WORK INSTRUCTION. Each line in the records below, from the one that contains "fragrance that announces" to the one that contains "over time —", should be reproduced exactly, the first and last included.

[Dataset entries]
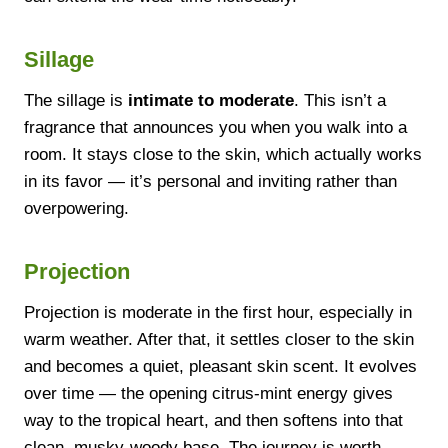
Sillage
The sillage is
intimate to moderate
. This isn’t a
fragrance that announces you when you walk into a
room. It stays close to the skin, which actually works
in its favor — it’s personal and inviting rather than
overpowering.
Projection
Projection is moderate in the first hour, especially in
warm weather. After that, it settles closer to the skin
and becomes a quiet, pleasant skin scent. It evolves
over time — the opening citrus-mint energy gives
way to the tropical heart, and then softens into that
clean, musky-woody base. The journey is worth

---

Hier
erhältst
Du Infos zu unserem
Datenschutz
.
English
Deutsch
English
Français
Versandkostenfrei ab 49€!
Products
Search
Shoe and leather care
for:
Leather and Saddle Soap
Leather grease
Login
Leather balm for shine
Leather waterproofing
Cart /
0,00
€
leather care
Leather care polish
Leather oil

TASK SOLUTION.
fragrance that announces you when you walk into a
room. It stays close to the skin, which actually works
in its favor — it’s personal and inviting rather than
overpowering.
Projection
Projection is moderate in the first hour, especially in
warm weather. After that, it settles closer to the skin
and becomes a quiet, pleasant skin scent. It evolves
over time — the opening citrus-mint energy gives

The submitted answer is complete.